The invention also relates to T cells of the invention, pharmaceutical compositions of the invention, TCR proteins of the invention, antibody-based receptors of the invention in the production of medicaments for the treatment of tumors (e.g. solid tumors or liquid tumors) in a subject. Uses of body proteins or nucleic acid molecules of the invention are provided.

The present invention also provides an engineered T cell expressing a T cell receptor (TCR) that binds to the T cell epitope of human Ropporin-1B (ROPN1B), wherein the TCR (i) binds to CDR3 of SEQ ID NO: 14; (ii) a T cell receptor beta chain comprising a hypervariable region comprising CDR3 of SEQ ID NO: 19; An engineered T cell is provided, the variable region further comprising CDR1 and CDR2.
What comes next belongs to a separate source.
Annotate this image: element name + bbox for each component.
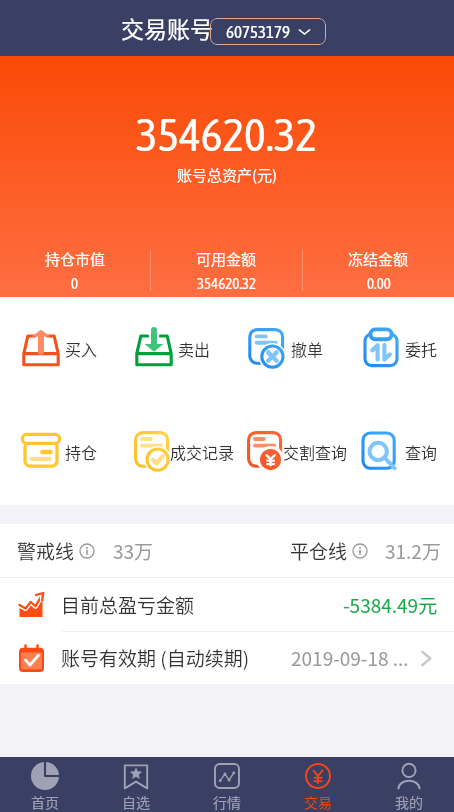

The present invention also provides for engineered T cell receptors (TCRs) or antibody-based receptors (e.g. CARs) that bind to T cell epitopes of human Ropporin-1B (ROPN1B) and/or human Ropporin-1A (ROPN1). Provide cells.

In another embodiment, the invention provides an immune cell, e.g. ) expresses a T cell receptor (TCR) that binds to a T cell epitope of An immune cell (optionally isolated or purified) is provided, such as a T cell, consisting of the selected amino acid sequence. In one embodiment of said aspect, the immune cell, preferably a T cell, has not been engineered to express said T cell receptor (TCR), but has not been engineered to express said T cell receptor (TCR), e.g. The TCR protein is expressed natively.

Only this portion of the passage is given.